At the moment things are at a standstill as far as plans for the future go. I know one day I will be able to tick another item off my bucket list. It only really exists in my mind and it is like one of those lists that self-adjusts so item number one today may be item number three tomorrow. I am aware of the passing of time (getting older) and that I should do something about some of the items. I have several older friends who want me to visit and I would love to do so but I don't have the time, or so I tell myself. I have built a routine for myself and somehow I feel that diverting from that might cause an upset. ( I do remember that a rut is the same as a grave, only the depth varies.)
On another site I offered some advice and it has led to a discussion about what we want out of life. Particularly life as a widow. I thought I knew what I wanted and you might have gleaned that answer from reading many of my blogs. I basically wanted that the life I should have led after my retirement was still a possibility. Well I realise now that it is not. What Ray and I would have done in OUR retirement is just not possible for me alone now.
Ambivalence has always been my middle name and so I vacillate between liking my new freedom and hating being alone. I have been seeking a companion. I loved my Ray, with my whole heart, I still do, but he is gone and now I am alone and I admit lonely as well. I think because for those last few years I had to be with him twenty four hours a day he filled my life, not in the way a working husband or a husband that had his own pursuits would but totally filled my life. We were “joined at the hip”. He was 24 hour care so I was his 24 hour caregiver.
For this reason his passing made a huge hole in my life even after twelve months in a nursing home. After all I visited him most days and on his bad days toward the end of his life multiple times a day as the nursing home staff could not manage to get him out of the seizures so I would go back and help them. Looking back this seems like an exercise in lunacy but it made sense at the time. Too many seizures can cause further brain damage and a much slowed metabolism can do some harm. Doctors say fits and seizures do not necessarily cause brain damage but Ray had long periods of being only semi-responsive and that would indicate to me maybe low oxygen levels as often using oxygen on him brought back. But that is all in the past.
I now have a man friend I go out with on Wednesdays after doing Caregiver Chat with Host Sally. We usually we go out for lunch and then a drive somewhere or go for a walk. Today we went out to one of my favourite places, the one I have been to several times with my Caregiver friends from my old Stroke Recovery group. I used to go out with that group every couple of months but haven't been lately as they now go out on Sundays and I am busy with church then.
It is a rambling hotel single storey and there is an indoor/outdoor area where we sat and had barramundi (fish) with mash and green veg, cooked just the way I like it. It was a lovely Spring-like day today and all the doors were open and in trooped the ducks!

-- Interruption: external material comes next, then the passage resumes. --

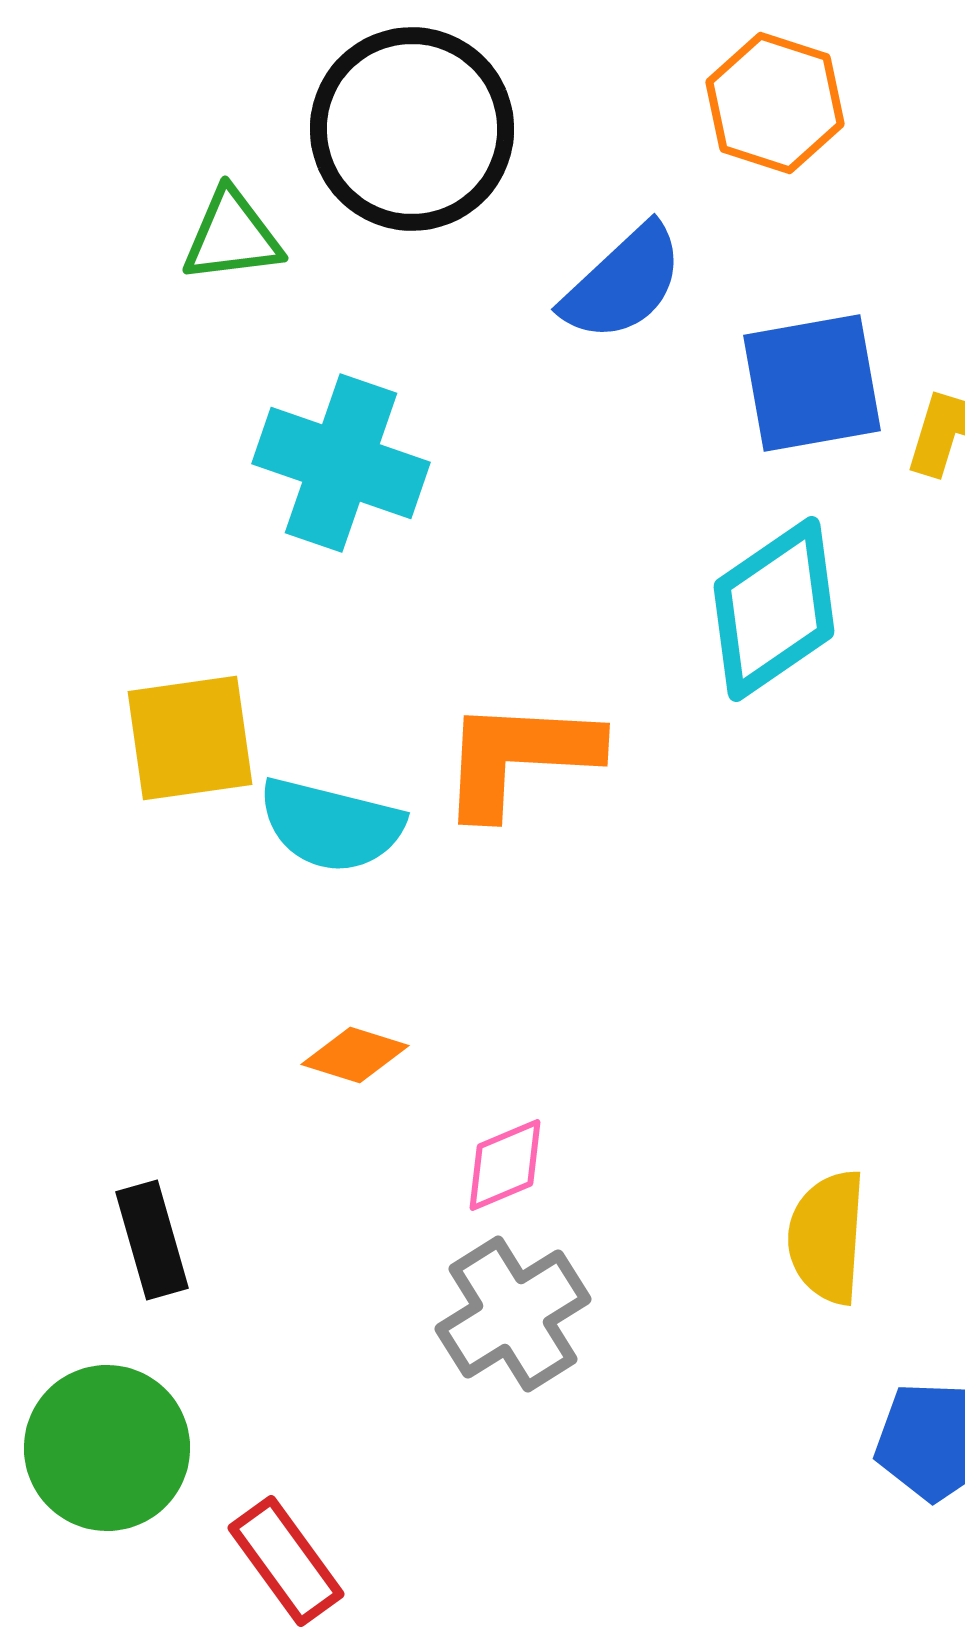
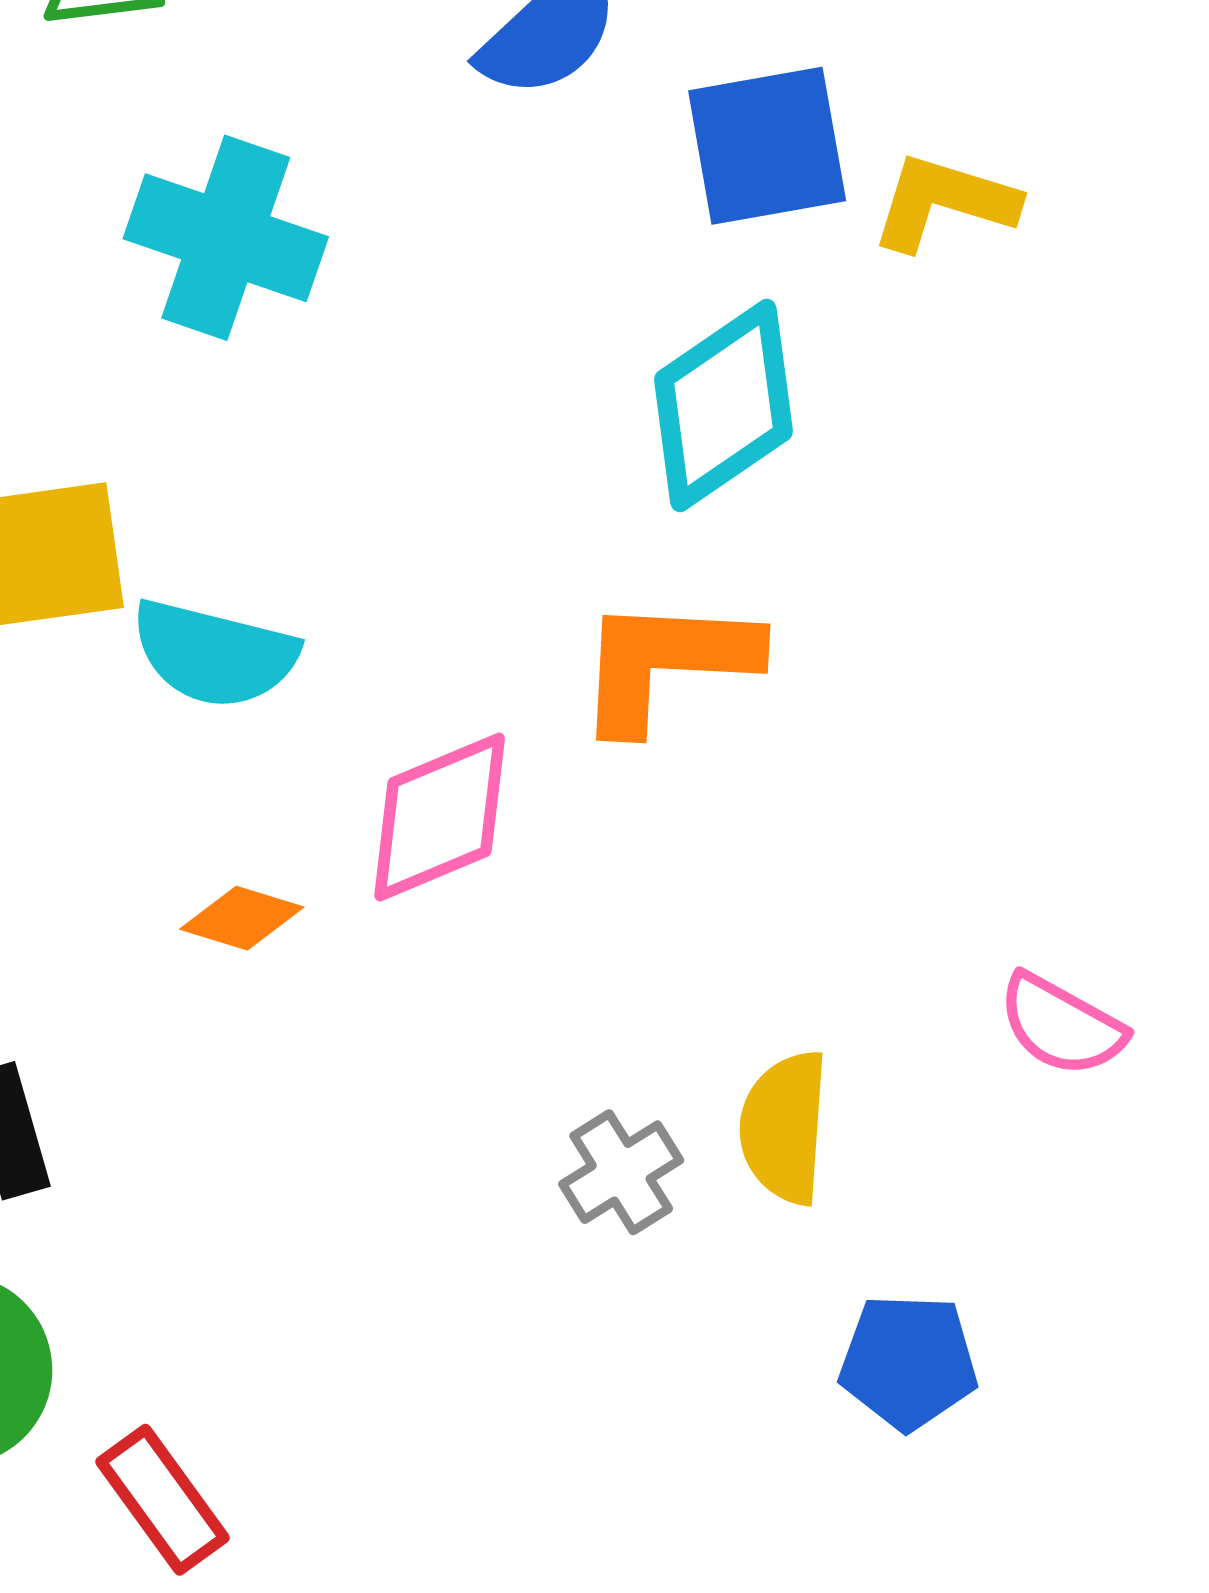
orange L-shape: (519, 757) -> (666, 663), moved
pink diamond: (505, 1165) -> (440, 817), moved, size x1.6
gray cross: (513, 1314) -> (621, 1172), moved, size x0.7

Lynn suggested that I capture one or two and pop them in my handbag and I could cook Duck a l'Orange when I got home. He does have a good sense of humour and that is one of the things I like about him. We are keeping things on a friendship basis which suits me as I have no wish to complicate my life at this stage.
We went from the restaurant in the pub to our local Art Gallery, about fifteen minutes drive away. Lynn is interested in art and so am I as my Mum painted and so do several of my friends. There is always something of interest to see there and today there was a "Retrospective" with a lady who is 79 exhibiting works she has painted from the age of 17 till now. The Gallery adjoins the Japanese Gardens and we spent some time there enjoying sitting in the sun and watching the koi carp in the pond and seeing the first early buddings of Spring there.
I talked to two of my grandchildren tonight and just got off the phone when my son in Broken Hill rang me. Like most people I do not hear from them for a while and then seem to hear from them all at once. I am glad it happens this way. At the moment I can be free and independent and mostly able to look after myself but one day as I age I know that will not be so and so it is good they keep in contact on a semi regular basis. I know I am so lucky in so many ways.